Data entries
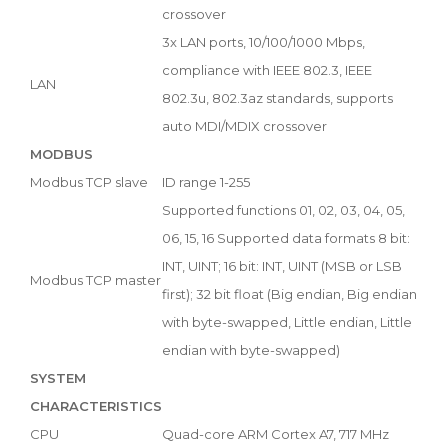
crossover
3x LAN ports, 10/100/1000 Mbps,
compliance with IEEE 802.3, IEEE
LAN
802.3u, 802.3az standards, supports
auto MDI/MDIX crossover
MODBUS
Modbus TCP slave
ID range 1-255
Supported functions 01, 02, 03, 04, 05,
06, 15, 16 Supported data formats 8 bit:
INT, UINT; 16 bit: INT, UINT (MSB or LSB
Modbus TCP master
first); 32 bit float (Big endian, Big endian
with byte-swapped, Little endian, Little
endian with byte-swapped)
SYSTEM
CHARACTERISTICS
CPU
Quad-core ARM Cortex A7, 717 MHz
==
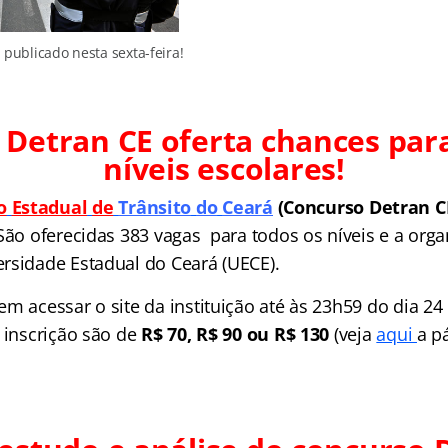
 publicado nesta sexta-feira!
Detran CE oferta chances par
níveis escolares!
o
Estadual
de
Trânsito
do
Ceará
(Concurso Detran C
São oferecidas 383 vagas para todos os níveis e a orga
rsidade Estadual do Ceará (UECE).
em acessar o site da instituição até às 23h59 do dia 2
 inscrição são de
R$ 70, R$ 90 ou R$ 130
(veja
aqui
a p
---
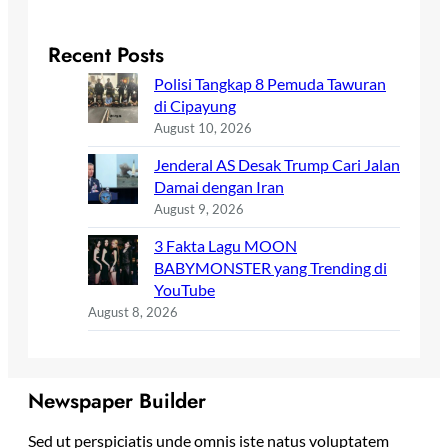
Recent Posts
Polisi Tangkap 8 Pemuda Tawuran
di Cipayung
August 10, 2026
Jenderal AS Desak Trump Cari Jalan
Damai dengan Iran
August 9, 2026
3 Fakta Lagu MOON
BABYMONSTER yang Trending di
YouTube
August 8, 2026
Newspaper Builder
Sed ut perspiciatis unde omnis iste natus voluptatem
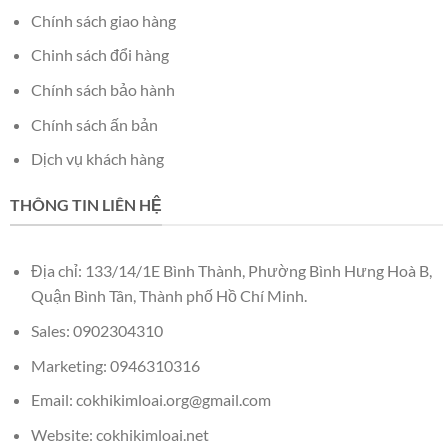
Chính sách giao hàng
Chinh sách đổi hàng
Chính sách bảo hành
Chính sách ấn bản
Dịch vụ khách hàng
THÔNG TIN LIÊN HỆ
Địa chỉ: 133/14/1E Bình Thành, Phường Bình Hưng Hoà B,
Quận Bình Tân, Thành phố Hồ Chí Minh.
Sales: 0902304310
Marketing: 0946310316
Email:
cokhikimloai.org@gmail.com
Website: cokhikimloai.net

◆ Exercise details ◆
From the data, collect all lines where the string "Thành" appears.

◆ Reply ◆
Địa chỉ: 133/14/1E Bình Thành, Phường Bình Hưng Hoà B,
Quận Bình Tân, Thành phố Hồ Chí Minh.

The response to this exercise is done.